Conflicts become intractable when both sides cease to believe in the possibility of there being reasonable people on the otherby Tom Clark / August 17, 2018 / Leave a comment
Published in September 2018 issue of Prospect Magazine
“I’ve always been a supporter of Israel,” wrote the Conservative peer Daniel Finkelstein in The Times this summer, “ever since my mum told me about the people who had left Belsen with her on the train and found themselves homeless.” That isn’t a perspective to be casually dismissed. Nor is that of Nasser Nawaja, the Palestinian Donald Macintyre met in the West Bank.
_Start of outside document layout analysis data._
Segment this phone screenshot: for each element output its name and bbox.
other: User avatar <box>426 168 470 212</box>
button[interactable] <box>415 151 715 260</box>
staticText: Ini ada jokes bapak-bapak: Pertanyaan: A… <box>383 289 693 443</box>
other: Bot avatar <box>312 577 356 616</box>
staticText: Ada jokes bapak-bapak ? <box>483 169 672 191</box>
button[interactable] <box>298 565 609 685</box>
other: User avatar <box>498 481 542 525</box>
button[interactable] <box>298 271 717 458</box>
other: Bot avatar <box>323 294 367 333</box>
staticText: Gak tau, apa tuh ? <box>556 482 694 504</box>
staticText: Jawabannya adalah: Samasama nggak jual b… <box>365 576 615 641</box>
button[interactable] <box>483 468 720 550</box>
His father was displaced as a toddler by the state’s creation; he was then carried from his own home on his father’s shoulders when the settlers arrived, and he could soon be forced to uproot his own toddler in turn.
Conflicts become intractable when both sides cease to believe in the possibility of there being reasonable people on the other. Many families have stories which constitute a powerful argument for Zionism; many others have an inheritance that means they are almost bound to oppose the idea of Israel. The anti-semitism row in the Labour Party reflects many things: faction fighting, individual bigotry and institutional indulgence.
But another aspect is the inability of pro- and anti-Israeli opinion to engage. Even in the remote safety of the UK, the debate is caught in a trap: one side equates Zionism with racism, the other anti-Zionism with anti-Semitism. Engendering mutual empathy within Israel/Palestine itself—where personal freedom, security and prosperity are at stake—is tougher still.